Según cuentan los evangelios, Jesús dio a entender, con frecuencia, que esto es lo que a él le importaba. En este sentido, es elocuente el relato de la curación del criado de un centurión romano (Mt 8, 5-13; Lc 7, 2-10; Jn 4, 43-54). Aquel militar, como todos los militares del Imperio, tenía que hace un juramento de fidelidad al Emperador, al que se consideraba como Dios (”ipse deus”). Por tanto, aquel centurión no tenía las mismas creencias que los israelitas. No tenía las verdaderas creencias, pero tenía una conducta ejemplar, al preocuparse tanto por remediar el sufrimiento de un criado. Y por eso, Jesús dijo: “Os aseguro que en ningún israelita he visto tanta fe” (Mt 8, 10; Lc 7, 9). ¿Qué fe tenía aquel militar pagano? Nosotros diríamos: “una fe equivocada”. Y sin embargo, a juicio de Jesús, por más equivocado que uno ande en la fe, si es buena persona de verdad, eso es más determinante, ante Dios, que todas las creencias, por más ortodoxas que sean. Y si no, ¿cómo se explica que, en la parábola del buen samaritano (Lc 10, 30-37), precisamente el modelo que pone Jesús es el del hereje samaritano, en contraste con el sacerdote y el levita, que eran los modelos de la ortodoxia observante?
No estoy sacando las cosas de quicio. Las “creencias religiosas” dividen a la gente y enfrentan a los creyentes. Por las creencias, se ha perseguido, se ha torturado, se han organizado guerras, se ha matado a los infieles y ahora se ofende y se insulta a quienes no coinciden con las creencias que yo tengo. O sea, por las creencias se hace trizas la ética y se desprecia a los pecadores.

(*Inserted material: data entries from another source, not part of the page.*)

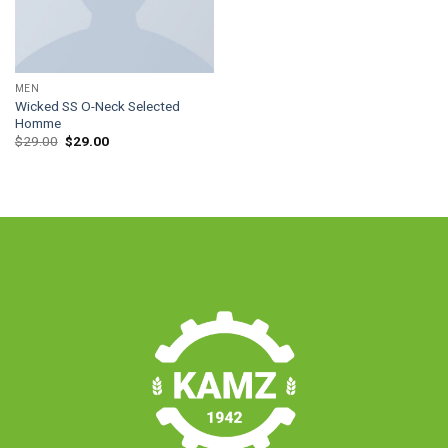
MEN
Wicked SS O-Neck Selected
Homme
$
29.00
$
29.00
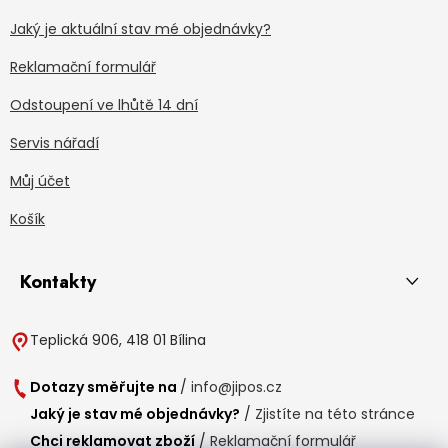
Jaký je aktuální stav mé objednávky?
Reklamační formulář
Odstoupení ve lhůtě 14 dní
Servis nářadí
Můj účet
Košík
Kontakty
Teplická 906, 418 01 Bílina
Dotazy směřujte na
/
info@jipos.cz
Jaký je stav mé objednávky?
/
Zjistíte na této stránce
Chci reklamovat zboží
/
Reklamační formulář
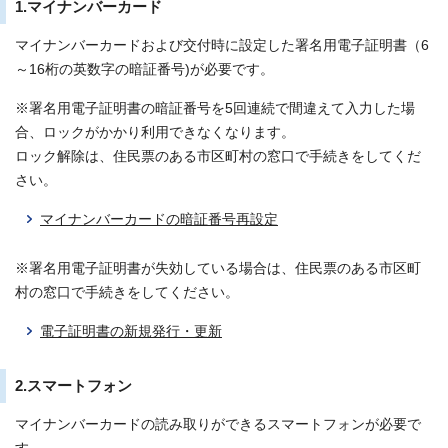
1.マイナンバーカード
マイナンバーカードおよび交付時に設定した署名用電子証明書（6
～16桁の英数字の暗証番号)が必要です。
※署名用電子証明書の暗証番号を5回連続で間違えて入力した場
合、ロックがかかり利用できなくなります。
ロック解除は、住民票のある市区町村の窓口で手続きをしてくだ
さい。
マイナンバーカードの暗証番号再設定
※署名用電子証明書が失効している場合は、住民票のある市区町
村の窓口で手続きをしてください。
電子証明書の新規発行・更新
2.スマートフォン
マイナンバーカードの読み取りができるスマートフォンが必要で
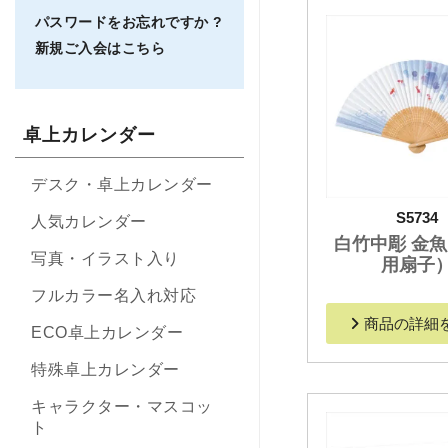
パスワードをお忘れですか ?
新規ご入会はこちら
卓上カレンダー
デスク・卓上カレンダー
S5734
人気カレンダー
白竹中彫 金
写真・イラスト入り
用扇子
フルカラー名入れ対応
商品の詳細
ECO卓上カレンダー
特殊卓上カレンダー
キャラクター・マスコッ
ト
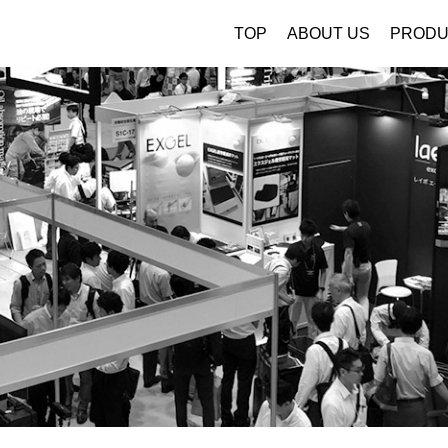
TOP
ABOUT US
PRODU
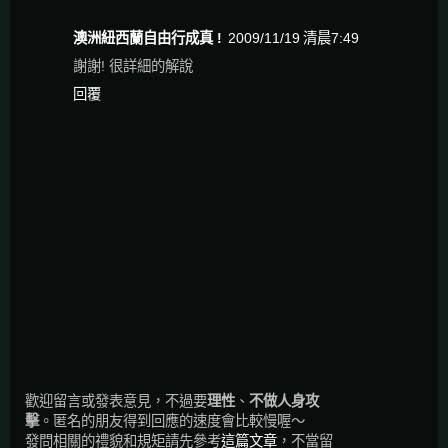
澳洲紐西蘭自由行成真 !
2009/11/19 清晨7:49
謝謝! 很詳細的解說
回覆
歡迎留言或發表意見，不過要
理性
、
不做人身攻
擊
。匿名的朋友得到回應的速度會比較慢喔～
發問相關的禮貌和規矩請先參考
這篇文章
，不當留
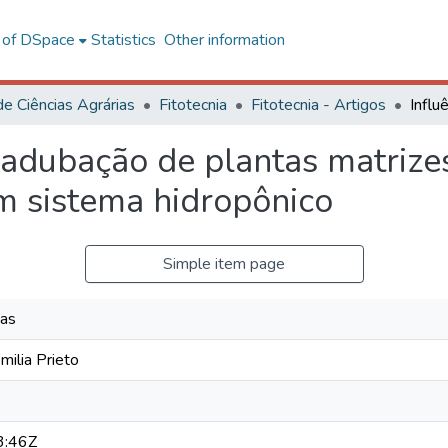
l of DSpace
Statistics
Other information
de Ciências Agrárias
Fitotecnia
Fitotecnia - Artigos
e adubação de plantas matriz
m sistema hidropônico
Simple item page
êas
milia Prieto
3:46Z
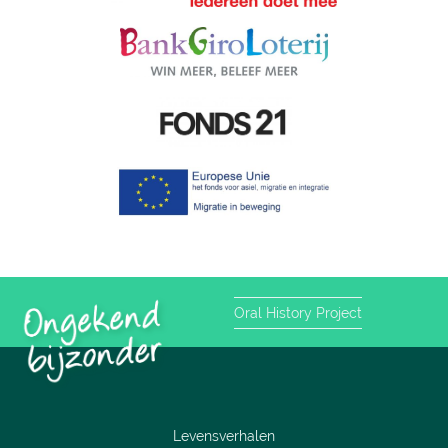
Oral History Project
Levensverhalen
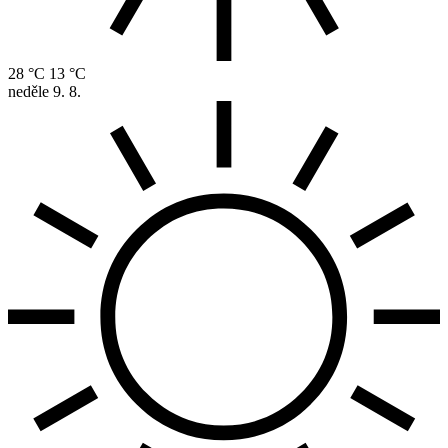
28 °C
13 °C
neděle
9. 8.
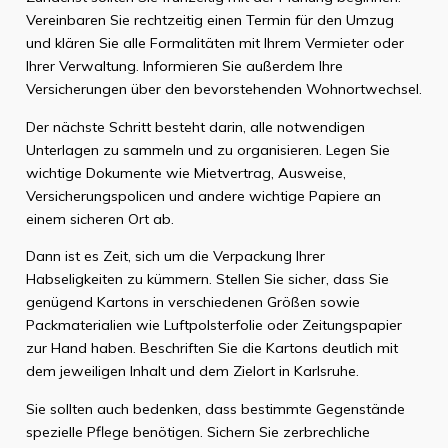
Vereinbaren Sie rechtzeitig einen Termin für den Umzug
und klären Sie alle Formalitäten mit Ihrem Vermieter oder
Ihrer Verwaltung. Informieren Sie außerdem Ihre
Versicherungen über den bevorstehenden Wohnortwechsel.
Der nächste Schritt besteht darin, alle notwendigen
Unterlagen zu sammeln und zu organisieren. Legen Sie
wichtige Dokumente wie Mietvertrag, Ausweise,
Versicherungspolicen und andere wichtige Papiere an
einem sicheren Ort ab.
Dann ist es Zeit, sich um die Verpackung Ihrer
Habseligkeiten zu kümmern. Stellen Sie sicher, dass Sie
genügend Kartons in verschiedenen Größen sowie
Packmaterialien wie Luftpolsterfolie oder Zeitungspapier
zur Hand haben. Beschriften Sie die Kartons deutlich mit
dem jeweiligen Inhalt und dem Zielort in Karlsruhe.
Sie sollten auch bedenken, dass bestimmte Gegenstände
spezielle Pflege benötigen. Sichern Sie zerbrechliche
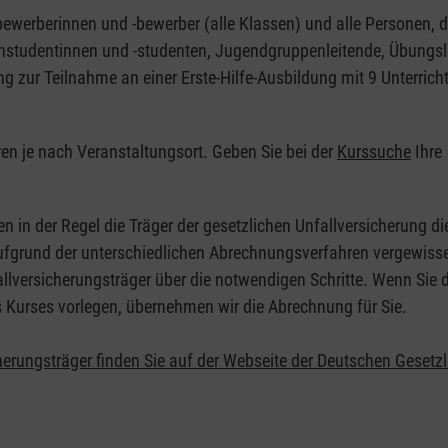
nbewerberinnen und -bewerber (alle Klassen) und alle Personen, d
zinstudentinnen und -studenten, Jugendgruppenleitende, Übungsl
ng zur Teilnahme an einer Erste-Hilfe-Ausbildung mit 9 Unterrich
eren je nach Veranstaltungsort. Geben Sie bei der
Kurssuche
Ihre
.
en in der Regel die Träger der gesetzlichen Unfallversicherung d
 Aufgrund der unterschiedlichen Abrechnungsverfahren vergewisse
allversicherungsträger über die notwendigen Schritte. Wenn Sie d
s Kurses vorlegen, übernehmen wir die Abrechnung für Sie.
herungsträger finden Sie auf der Webseite der Deutschen Gesetz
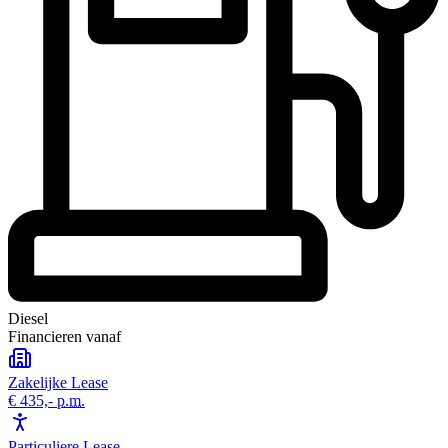
Diesel
Financieren vanaf
Zakelijke Lease
€ 435,-
p.m.
Particuliere Lease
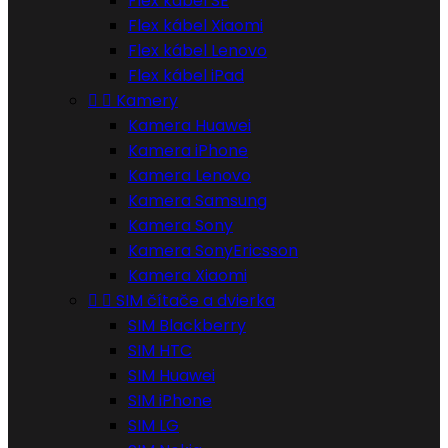
Flex kábel SE
Flex kábel Xiaomi
Flex kábel Lenovo
Flex kábel iPad


Kamery
Kamera Huawei
Kamera iPhone
Kamera Lenovo
Kamera Samsung
Kamera Sony
Kamera SonyEricsson
Kamera Xiaomi


SIM čítače a dvierka
SIM Blackberry
SIM HTC
SIM Huawei
SIM iPhone
SIM LG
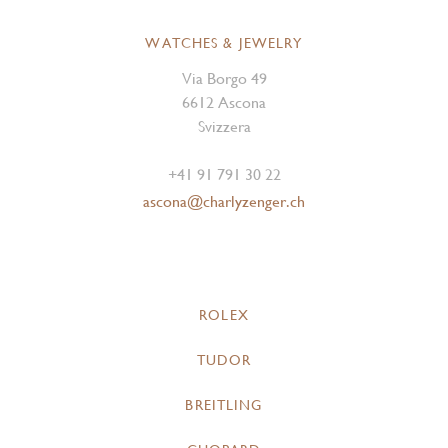
WATCHES & JEWELRY
Via Borgo 49
6612 Ascona
Svizzera
+41 91 791 30 22
ascona@charlyzenger.ch
ROLEX
TUDOR
BREITLING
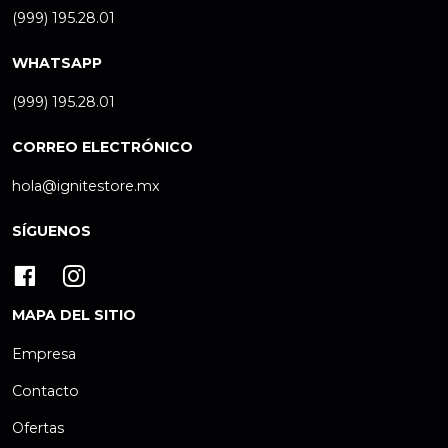
(999) 195.28.01
WHATSAPP
(999) 195.28.01
CORREO ELECTRÓNICO
hola@ignitestore.mx
SÍGUENOS
MAPA DEL SITIO
Empresa
Contacto
Ofertas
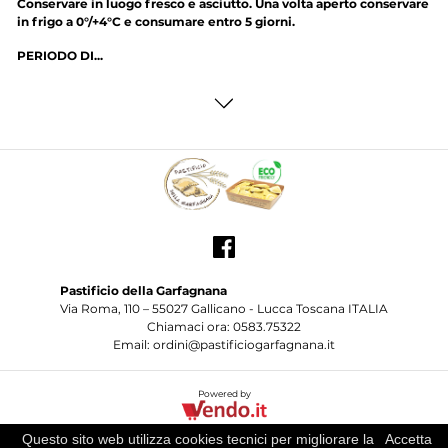
Conservare in luogo fresco e asciutto. Una volta aperto conservare
in frigo a 0°/+4°C e consumare entro 5 giorni.
PERIODO DI...
Pastificio della Garfagnana
Via Roma, 110 – 55027 Gallicano - Lucca Toscana ITALIA
Chiamaci ora: 0583.75322
Email: ordini@pastificiogarfagnana.it
Powered by
© 2026
Pastificio della Garfagnana
P.iva 02445970466 Tutti i diritti riservati.
Questo sito web utilizza cookies tecnici per migliorare la
Accetta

Y es que, en definitiva, las creencias son, con frecuencia, el argumento que justifica y legitima la violencia. Por el contrario, la rectitud ética y la bondad con misericordia, eso es lo que nos une, los que rompe los fanatismos y acaba con los integrismos fundamentalistas, que tanto daño nos hacen y generan tanto sufrimiento.
Termino con una pregunta importante en este momento: ¿se puede asegurar que los pueblos más creyentes y observantes son exactamente los pueblos en los que hay menos corrupción, más honradez en el trabajo, más honestidad a la hora de hacer la declaración de la renta, más generosidad en los patronos y más laboriosidad en los trabajadores? Que cada cual veamos, en nuestras conciencias, qué respuesta le damos a esta pregunta inquietante y molesta.